§ **What is being asked**: Look through the records below for lines containing the string "value", and report how many there are, nothing else.
· · · · · · ·
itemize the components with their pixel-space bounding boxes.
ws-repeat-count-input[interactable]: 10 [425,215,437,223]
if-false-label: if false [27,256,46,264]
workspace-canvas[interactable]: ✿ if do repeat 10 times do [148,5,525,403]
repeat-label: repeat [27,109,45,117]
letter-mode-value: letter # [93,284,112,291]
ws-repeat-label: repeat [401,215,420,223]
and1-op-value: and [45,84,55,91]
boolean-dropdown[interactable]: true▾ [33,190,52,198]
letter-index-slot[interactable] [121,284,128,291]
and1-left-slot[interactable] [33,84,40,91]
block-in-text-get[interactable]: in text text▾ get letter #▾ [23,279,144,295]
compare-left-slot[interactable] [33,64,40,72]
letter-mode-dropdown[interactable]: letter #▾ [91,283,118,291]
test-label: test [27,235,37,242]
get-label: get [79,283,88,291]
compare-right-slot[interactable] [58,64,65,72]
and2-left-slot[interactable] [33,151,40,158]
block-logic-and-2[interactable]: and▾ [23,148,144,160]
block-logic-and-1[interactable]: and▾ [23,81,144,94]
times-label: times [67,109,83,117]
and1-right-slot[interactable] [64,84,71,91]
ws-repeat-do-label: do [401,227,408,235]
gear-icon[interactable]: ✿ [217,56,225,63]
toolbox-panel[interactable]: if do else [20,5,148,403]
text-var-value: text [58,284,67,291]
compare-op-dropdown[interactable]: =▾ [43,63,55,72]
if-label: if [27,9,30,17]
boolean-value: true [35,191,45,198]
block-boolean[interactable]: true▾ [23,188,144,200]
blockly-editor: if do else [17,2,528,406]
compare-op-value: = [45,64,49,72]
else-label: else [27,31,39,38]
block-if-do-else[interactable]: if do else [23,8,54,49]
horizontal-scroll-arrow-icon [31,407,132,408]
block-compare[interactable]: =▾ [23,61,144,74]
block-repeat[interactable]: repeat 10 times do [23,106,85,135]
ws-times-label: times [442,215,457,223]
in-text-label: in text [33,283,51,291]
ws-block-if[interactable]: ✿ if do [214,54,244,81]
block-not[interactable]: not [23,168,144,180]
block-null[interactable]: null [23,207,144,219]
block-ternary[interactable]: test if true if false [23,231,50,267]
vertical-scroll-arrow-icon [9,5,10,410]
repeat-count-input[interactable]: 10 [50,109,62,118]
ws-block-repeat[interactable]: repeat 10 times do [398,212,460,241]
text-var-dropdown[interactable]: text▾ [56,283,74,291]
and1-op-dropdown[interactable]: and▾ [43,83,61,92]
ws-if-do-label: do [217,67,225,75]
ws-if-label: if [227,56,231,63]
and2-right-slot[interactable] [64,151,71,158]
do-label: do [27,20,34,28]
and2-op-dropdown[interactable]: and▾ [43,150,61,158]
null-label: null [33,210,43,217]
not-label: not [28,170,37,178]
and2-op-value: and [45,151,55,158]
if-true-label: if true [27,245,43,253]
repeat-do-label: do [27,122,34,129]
· · · · · · ·
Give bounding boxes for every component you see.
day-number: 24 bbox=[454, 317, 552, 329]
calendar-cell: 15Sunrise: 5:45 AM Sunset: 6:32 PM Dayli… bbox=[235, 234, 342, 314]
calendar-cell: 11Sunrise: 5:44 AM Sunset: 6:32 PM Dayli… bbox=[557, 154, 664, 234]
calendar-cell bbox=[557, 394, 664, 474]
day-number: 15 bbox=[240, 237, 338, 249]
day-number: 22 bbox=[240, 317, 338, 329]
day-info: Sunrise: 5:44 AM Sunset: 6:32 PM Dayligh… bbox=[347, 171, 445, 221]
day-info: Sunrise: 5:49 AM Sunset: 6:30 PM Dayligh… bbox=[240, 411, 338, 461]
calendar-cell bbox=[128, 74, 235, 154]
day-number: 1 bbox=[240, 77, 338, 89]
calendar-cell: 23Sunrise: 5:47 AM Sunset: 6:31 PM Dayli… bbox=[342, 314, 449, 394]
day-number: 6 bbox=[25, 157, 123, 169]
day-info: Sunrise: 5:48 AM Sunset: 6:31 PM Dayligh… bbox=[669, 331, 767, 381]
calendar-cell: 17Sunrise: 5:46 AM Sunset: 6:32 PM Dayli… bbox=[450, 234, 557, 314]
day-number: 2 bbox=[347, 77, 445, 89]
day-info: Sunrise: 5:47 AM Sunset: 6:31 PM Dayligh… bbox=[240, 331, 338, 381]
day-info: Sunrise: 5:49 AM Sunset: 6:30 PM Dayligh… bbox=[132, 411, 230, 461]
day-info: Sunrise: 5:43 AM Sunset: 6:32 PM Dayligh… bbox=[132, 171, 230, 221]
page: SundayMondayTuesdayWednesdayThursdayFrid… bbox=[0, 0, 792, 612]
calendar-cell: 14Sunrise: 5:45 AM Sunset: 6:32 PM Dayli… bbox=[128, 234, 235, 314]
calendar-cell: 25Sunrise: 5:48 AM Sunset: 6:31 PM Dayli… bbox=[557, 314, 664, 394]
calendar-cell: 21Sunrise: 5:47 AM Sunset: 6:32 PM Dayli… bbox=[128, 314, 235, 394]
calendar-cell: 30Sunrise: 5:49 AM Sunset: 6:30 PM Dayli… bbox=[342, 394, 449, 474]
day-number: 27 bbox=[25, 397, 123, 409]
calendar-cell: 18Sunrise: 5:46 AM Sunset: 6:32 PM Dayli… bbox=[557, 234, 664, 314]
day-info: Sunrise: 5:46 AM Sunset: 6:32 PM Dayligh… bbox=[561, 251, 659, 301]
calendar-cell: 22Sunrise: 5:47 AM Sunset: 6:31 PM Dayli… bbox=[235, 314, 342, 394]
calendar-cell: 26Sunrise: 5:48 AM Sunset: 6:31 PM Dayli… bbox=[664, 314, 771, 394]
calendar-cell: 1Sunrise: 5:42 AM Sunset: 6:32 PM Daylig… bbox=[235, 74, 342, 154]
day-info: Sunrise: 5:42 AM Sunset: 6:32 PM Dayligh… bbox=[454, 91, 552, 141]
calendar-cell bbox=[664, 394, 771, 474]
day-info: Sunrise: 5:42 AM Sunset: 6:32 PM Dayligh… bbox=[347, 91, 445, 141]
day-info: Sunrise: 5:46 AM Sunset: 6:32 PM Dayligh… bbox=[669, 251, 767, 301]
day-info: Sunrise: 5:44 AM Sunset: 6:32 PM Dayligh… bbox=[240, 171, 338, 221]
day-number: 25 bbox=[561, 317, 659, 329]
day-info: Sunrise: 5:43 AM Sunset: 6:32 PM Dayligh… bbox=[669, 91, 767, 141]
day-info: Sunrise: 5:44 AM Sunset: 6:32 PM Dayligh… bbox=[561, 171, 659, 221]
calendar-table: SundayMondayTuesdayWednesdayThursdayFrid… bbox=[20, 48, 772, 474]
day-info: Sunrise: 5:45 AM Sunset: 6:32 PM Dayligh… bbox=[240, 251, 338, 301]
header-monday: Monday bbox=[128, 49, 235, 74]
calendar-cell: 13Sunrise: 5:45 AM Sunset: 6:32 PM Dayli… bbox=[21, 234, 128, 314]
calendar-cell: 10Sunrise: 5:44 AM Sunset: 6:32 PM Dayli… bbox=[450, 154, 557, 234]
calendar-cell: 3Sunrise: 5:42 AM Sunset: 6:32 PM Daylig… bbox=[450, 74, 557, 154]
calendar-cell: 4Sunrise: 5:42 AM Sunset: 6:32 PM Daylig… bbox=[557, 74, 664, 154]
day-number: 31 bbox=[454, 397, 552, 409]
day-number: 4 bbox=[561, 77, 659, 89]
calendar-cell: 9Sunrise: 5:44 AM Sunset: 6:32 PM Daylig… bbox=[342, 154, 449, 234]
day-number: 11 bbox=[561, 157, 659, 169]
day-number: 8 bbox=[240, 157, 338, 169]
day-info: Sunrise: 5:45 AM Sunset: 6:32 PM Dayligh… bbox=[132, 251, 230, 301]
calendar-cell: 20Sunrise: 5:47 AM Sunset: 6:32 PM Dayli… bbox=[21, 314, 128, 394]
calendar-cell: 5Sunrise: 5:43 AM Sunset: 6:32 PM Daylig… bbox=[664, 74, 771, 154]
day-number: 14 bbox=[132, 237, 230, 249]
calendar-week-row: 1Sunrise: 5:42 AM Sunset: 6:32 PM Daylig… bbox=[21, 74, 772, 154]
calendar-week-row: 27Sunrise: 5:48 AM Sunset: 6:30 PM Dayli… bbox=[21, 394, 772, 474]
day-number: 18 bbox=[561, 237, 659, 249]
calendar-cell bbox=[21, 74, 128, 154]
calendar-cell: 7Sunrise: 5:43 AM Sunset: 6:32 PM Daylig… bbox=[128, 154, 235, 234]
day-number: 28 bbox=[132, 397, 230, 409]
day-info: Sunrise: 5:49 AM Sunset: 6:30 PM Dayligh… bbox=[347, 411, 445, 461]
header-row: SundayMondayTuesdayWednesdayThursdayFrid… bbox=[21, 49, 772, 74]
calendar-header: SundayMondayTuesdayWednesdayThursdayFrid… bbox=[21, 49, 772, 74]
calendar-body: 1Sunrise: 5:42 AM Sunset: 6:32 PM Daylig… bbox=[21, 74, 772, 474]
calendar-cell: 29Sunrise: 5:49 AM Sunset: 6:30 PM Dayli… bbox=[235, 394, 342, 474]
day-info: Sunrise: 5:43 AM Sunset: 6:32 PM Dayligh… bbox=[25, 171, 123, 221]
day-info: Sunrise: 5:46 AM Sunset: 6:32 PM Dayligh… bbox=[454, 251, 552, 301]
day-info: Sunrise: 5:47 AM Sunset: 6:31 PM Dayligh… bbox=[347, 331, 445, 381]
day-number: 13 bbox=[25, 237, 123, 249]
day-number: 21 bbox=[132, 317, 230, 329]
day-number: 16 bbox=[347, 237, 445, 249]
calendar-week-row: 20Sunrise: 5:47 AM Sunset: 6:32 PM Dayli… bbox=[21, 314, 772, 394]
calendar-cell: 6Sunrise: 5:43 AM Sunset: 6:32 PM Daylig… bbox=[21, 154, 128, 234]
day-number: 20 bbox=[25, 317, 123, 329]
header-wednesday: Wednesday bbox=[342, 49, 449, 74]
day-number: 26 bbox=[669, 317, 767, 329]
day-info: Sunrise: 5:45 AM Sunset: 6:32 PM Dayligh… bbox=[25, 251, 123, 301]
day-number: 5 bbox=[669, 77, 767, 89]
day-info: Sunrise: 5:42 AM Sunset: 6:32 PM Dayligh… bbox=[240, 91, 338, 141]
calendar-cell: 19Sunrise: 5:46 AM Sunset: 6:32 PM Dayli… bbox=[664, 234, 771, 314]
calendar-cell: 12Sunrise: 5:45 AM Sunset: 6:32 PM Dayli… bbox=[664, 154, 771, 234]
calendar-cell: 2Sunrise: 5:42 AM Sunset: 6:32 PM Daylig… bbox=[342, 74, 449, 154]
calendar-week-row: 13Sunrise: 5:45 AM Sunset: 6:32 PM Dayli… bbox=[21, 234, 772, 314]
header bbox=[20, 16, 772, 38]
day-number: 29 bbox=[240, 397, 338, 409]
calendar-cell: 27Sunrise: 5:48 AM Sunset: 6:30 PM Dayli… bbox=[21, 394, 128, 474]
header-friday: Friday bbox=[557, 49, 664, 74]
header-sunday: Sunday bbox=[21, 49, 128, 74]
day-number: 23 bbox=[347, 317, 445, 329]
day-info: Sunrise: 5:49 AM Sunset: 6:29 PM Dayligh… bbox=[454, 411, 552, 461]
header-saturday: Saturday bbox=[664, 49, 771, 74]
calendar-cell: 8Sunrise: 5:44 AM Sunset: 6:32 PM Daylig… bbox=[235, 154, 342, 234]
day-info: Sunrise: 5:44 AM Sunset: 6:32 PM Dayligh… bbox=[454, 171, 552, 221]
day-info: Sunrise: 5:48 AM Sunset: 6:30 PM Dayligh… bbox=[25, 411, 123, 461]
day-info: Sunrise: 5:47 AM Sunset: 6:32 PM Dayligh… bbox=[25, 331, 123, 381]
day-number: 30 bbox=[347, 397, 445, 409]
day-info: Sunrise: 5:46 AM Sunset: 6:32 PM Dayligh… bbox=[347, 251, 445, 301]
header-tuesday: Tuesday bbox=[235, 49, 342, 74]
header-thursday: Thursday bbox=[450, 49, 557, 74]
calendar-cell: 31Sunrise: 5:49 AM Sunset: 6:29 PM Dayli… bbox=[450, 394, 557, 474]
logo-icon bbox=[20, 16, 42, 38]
· · · · · · ·
§ **Solution to the exercise**: 6